第一の書「蒼龍館」
「うわぁ……写真よりも雰囲気あるぅ~!
なんか出てきそう……!」
ミコネは荘厳な城館を見上げた。
蒼龍館――――かつては採掘業で栄えたこの地方にて、鉱山主が巨万の富を注いで完成したとされるゴシック様式の洋館は、さながら時代を超えた”墓標”のように山間部に根を張っている。

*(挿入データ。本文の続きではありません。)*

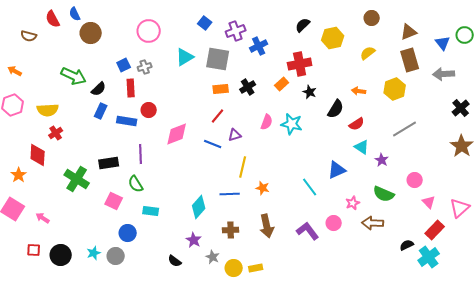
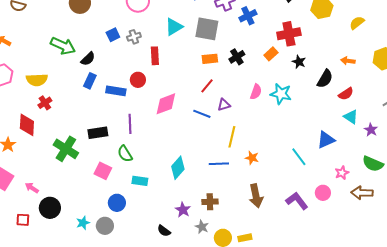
red rectangle: (131, 88) -> (155, 56), moved
cyan diamond: (199, 207) -> (178, 168), moved
brown cross: (231, 230) -> (210, 202), moved
black circle: (61, 255) -> (50, 208), moved

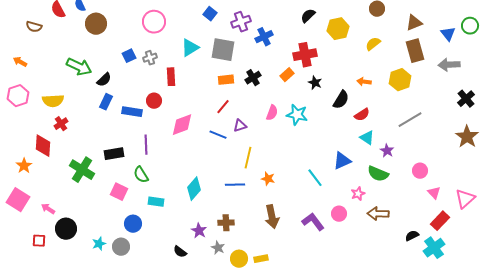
green semicircle: (373, 164) -> (378, 174), moved

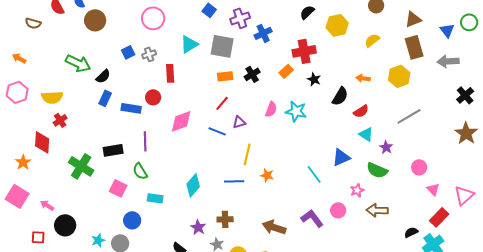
brown arrow: (272, 217) -> (274, 227), moved, turned 120

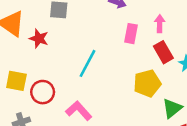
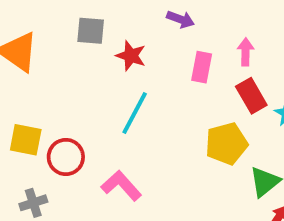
red star: (39, 39) -> (131, 56), moved

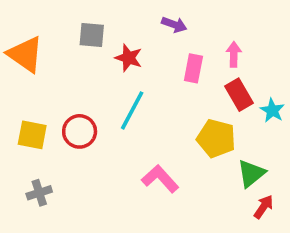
yellow pentagon: (226, 144) -> (216, 138), turned 30
red circle: (66, 157) -> (80, 131), moved
pink L-shape: (121, 186) -> (160, 179), moved

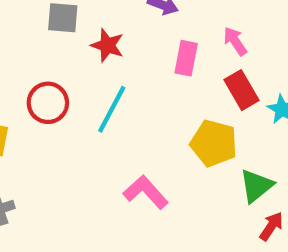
pink arrow: (234, 54) -> (235, 41), turned -35
red circle: (80, 131) -> (48, 103), moved

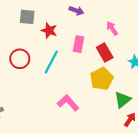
pink rectangle: (186, 58) -> (79, 44), moved
red rectangle: (241, 90) -> (105, 53), moved
yellow pentagon: (214, 143) -> (102, 79), turned 30

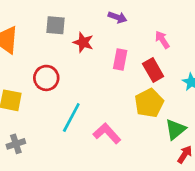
cyan line: (51, 62) -> (71, 118), moved

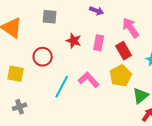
pink arrow: (162, 40) -> (131, 28), size x1.5
red star: (83, 42) -> (74, 41), moved
pink L-shape: (107, 133) -> (89, 80), moved

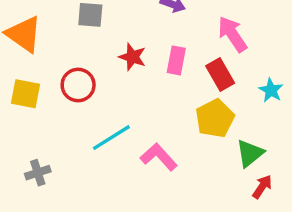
yellow square: (16, 74) -> (25, 94), moved
pink L-shape: (89, 80) -> (159, 157), moved
cyan line: (62, 87) -> (111, 138), turned 30

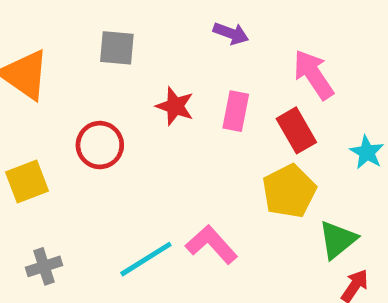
yellow square: (25, 94) -> (27, 181), moved, turned -32
cyan line: (111, 138) -> (146, 259), moved

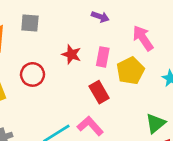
gray square: (117, 48) -> (30, 23), moved
red rectangle: (296, 130) -> (99, 92), moved
yellow pentagon: (289, 191) -> (130, 71), moved

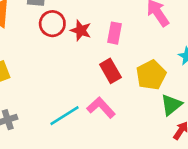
yellow pentagon: (130, 71) -> (151, 75), moved
red circle: (32, 74) -> (52, 24), moved

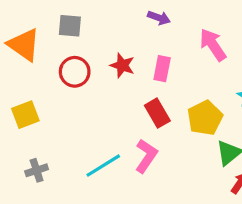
red circle: (52, 24) -> (75, 72), moved
pink L-shape: (101, 107) -> (146, 156), turned 76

木々にただよう濃霧を裂いて見えたのは、夜空よりも黒々とした切妻屋根と、天を突くように伸びる尖塔だった。石灰質の外壁を丸く切り取ったような物々しいステンドグラスが一同を見下ろしていて、まるで少女たちが館に足を踏み入れるのを拒絶するような雰囲気を醸成していた。
一同の中から、緑髪の少女が前に出る。
周囲の鬱蒼とした森の中では、一際、妖精めいて艶やかに見える麗しい乙女――薄緑がかった色素の薄い透明感のある髪を高い位置で結んだツインテールは、柔らかな絹糸のように揺れていた。
「まったく、何ビビってんのよ。
それでも怪異撃滅クラブなの、アンタ?」
制服越しでもわかる瑞々《みずみず》しい曲線美を誇るプロポーションと、人形のように整った顔立ちは、どこに出しても恥ずかしくない文句なしの美少女である――ただし、その完璧な外見に反して口調は刺々しい。
うっすらと潤いを見せる桜色の唇が小悪魔的に歪む。
「あいつの腰巾着にしては、大したことないわねぇ」
榎木田セラ。
怪異撃滅クラブの部員であり、部員の中では唯一の上級生(二年生)。
セラの詰問に、ミコネはあわてて釈明する。
「あ、あたしは帰宅部ですからッ!」
「……そういや、そうだっけ?
ま、いいや」
黒まつ毛にふちどられた吊り目の視線を滑らせて、セラはミコネのかたわらに立つ銀髪の少女へとターゲットを移した。
「殊能ヨミ!
今回の怪異はねぇ、文句無しのS級よ。
いくらアンタでも……
簡単に撃滅できるとは思わないことね」
「……ミコネ。おなか空いた、かも」
「ここまで遠かったもんねえ。
ヨミちゃん、グミ食べるー?」
「ん、食べる……!」
「って、ごらぁ! アタシを無視すんなッ!」
ワァワァと一同が騒いでいると、重厚な扉を開けて痩身の男が現れた。時代がかったランタンを手にした男は、少女たちに頭を下げる。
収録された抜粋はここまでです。